Much of our political attention in the coming weeks will be focused on the Kansas governor’s race, but we’ll want to keep our eyes on the state’s Senate race, too.
In most years, that would not be the case — Kansans have sent Republicans to the Senate since the Great Depression. The Kansas campaign trail is strewn with the bleached bones of Democrats who thought they had a chance, only to fall short.
By most measures, GOP incumbent Sen. Pat Roberts enters the fall campaign as the favorite. He’ll have more money, everyone knows him, and he’s a Republican in a Republican state in a Republican year.
Yet there are interesting warning signs. In a Rasmussen poll this week, Roberts led by just 4 percentage points.

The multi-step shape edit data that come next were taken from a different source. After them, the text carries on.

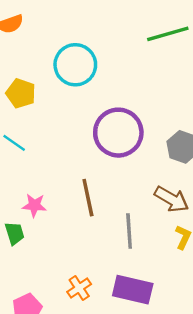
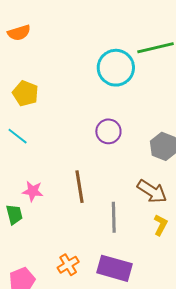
cyan circle: (75, 65) -> (116, 68), moved
purple circle: (118, 133) -> (108, 131), size x0.6

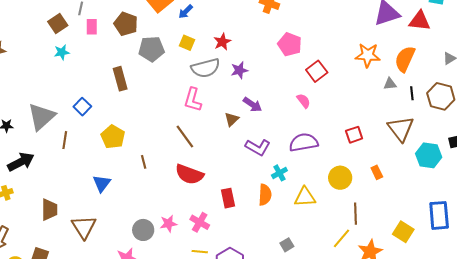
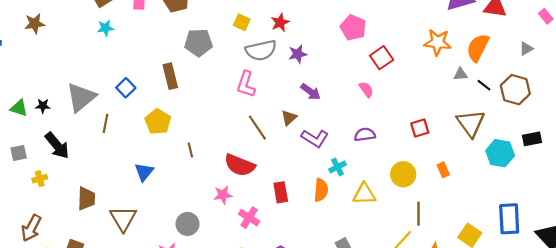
gray pentagon: (151, 49) -> (198, 43), moved
brown rectangle: (120, 79) -> (170, 76), moved
black line: (412, 93) -> (484, 85), turned -48
brown triangle: (232, 119) -> (289, 118), moved
brown line: (185, 137) -> (257, 128), moved
purple semicircle: (304, 142) -> (365, 135), size x0.7
black arrow: (21, 162) -> (57, 146), turned 76
pink star: (168, 224) -> (223, 195), moved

Incumbents in both parties are struggling, and voters are in a foul mood. Roberts got less than half his party’s votes on primary day. Had rookie Milton Wolf picked off just 92 Roberts votes in every county, the senior senator would be on his way home, wherever that might be.

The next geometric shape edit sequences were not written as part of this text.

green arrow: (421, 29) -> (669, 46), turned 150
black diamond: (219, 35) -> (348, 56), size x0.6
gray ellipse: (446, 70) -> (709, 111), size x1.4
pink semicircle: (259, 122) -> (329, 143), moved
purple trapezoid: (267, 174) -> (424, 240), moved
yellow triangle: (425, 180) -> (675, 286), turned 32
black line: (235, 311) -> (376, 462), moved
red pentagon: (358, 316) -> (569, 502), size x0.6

Wolf made a serious case against Roberts’ long tenure in Washington. At the same time, Roberts’ unmistakable march to the right may alienate some moderates turning out for the Sam Brownback-versus-Paul Davis race, the other attention-getter on the ballot.
Finally, it isn’t clear what Wolf’s voters will do. It’s highly unlikely they’ll support Democrat Chad Taylor — or independent Greg Orman, who tried to run as a Democrat six years ago. But if the Wolfpack skips the November race, Roberts’ hurdle will get that much higher.
He seems to know this. On primary night, he pleaded for unity in a party that remains at war with itself.
Roberts is far from powerless. If national Republicans sniff an upset, they’ll pour millions into the race. Without Kansas, they know, the GOP has no chance of taking over the Senate.
Roberts remains closely linked with farmers, a dwindling but still important part of the state’s electorate. Myth tells us farmers are anti-Washington. The truth is more complex: Most farmers are savvy businessmen and women who understand their dependence on the government for insurance, loans and other benefits.
Roberts, for all his anti-D.C. rhetoric, understands this too. And he can visit the coffee shop or grain elevator in Wellington or Great Bend and speak a language farmers understand, a challenge Orman and Taylor may struggle to meet.
So give Pat Roberts a solid lead at halftime. The odds are in his favor, but odder things have happened.